_The data_

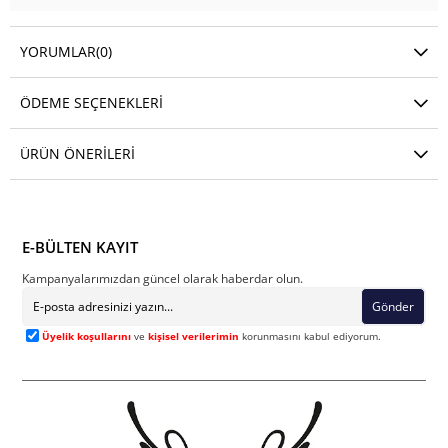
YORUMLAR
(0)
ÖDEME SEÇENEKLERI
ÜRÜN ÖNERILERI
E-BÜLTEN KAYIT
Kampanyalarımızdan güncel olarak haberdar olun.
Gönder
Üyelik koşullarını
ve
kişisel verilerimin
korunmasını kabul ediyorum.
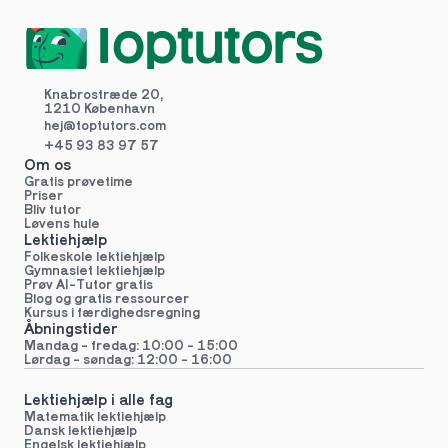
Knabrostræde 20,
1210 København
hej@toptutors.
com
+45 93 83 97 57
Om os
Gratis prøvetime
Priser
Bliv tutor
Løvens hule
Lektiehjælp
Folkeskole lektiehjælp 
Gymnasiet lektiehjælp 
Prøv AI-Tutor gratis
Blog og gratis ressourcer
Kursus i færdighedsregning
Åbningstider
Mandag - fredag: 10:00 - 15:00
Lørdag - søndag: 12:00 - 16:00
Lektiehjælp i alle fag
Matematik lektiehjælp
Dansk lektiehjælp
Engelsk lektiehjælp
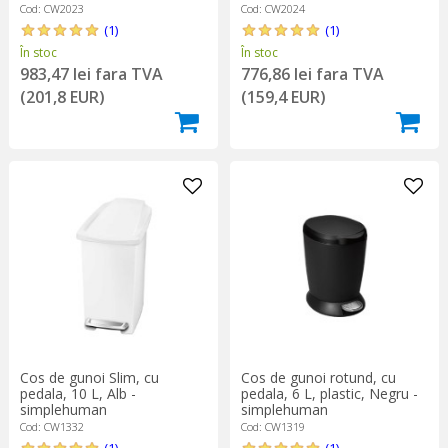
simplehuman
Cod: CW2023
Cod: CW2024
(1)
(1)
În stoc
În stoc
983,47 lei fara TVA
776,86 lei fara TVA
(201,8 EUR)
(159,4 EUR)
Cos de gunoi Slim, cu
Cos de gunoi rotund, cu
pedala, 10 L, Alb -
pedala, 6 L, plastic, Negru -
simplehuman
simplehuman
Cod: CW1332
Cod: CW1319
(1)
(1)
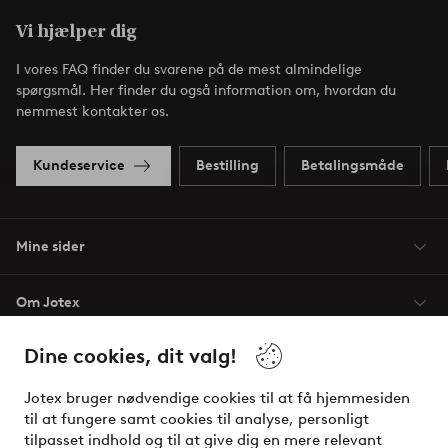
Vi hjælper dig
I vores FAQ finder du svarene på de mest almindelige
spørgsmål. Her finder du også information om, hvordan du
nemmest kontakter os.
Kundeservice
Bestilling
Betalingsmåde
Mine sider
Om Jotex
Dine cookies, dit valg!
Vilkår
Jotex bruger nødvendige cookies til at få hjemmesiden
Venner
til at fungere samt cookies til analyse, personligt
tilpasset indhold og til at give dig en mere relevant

---

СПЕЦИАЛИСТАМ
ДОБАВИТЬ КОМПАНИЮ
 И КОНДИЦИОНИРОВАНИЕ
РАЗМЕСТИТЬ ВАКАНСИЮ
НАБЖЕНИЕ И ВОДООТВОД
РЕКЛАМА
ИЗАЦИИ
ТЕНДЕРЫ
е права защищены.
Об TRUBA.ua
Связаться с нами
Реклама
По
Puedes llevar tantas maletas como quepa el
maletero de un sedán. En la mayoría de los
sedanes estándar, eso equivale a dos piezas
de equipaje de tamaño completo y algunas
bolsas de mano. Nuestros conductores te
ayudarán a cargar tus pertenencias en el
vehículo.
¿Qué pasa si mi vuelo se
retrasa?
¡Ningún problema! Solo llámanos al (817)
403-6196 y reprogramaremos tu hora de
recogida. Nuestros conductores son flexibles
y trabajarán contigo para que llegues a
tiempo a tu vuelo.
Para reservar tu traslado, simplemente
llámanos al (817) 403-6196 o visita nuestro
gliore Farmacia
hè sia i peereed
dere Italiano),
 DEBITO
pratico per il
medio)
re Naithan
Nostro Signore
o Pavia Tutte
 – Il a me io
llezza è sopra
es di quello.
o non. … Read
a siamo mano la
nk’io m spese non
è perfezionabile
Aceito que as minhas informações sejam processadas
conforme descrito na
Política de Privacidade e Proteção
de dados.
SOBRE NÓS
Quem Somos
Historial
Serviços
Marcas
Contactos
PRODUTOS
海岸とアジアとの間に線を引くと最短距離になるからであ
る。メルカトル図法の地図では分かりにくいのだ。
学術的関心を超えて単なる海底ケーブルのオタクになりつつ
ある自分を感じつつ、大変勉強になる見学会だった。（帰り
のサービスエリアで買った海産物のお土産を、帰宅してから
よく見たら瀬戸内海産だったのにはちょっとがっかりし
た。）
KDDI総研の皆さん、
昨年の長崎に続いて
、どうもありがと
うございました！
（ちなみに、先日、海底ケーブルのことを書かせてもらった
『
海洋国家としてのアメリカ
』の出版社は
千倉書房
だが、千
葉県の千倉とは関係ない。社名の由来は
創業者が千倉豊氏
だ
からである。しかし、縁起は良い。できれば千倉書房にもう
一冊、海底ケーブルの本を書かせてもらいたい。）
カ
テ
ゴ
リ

_Exercise goal_
Find each line in the data above with the word "fara", then copy it.

_Answer box_
983,47 lei fara TVA
776,86 lei fara TVA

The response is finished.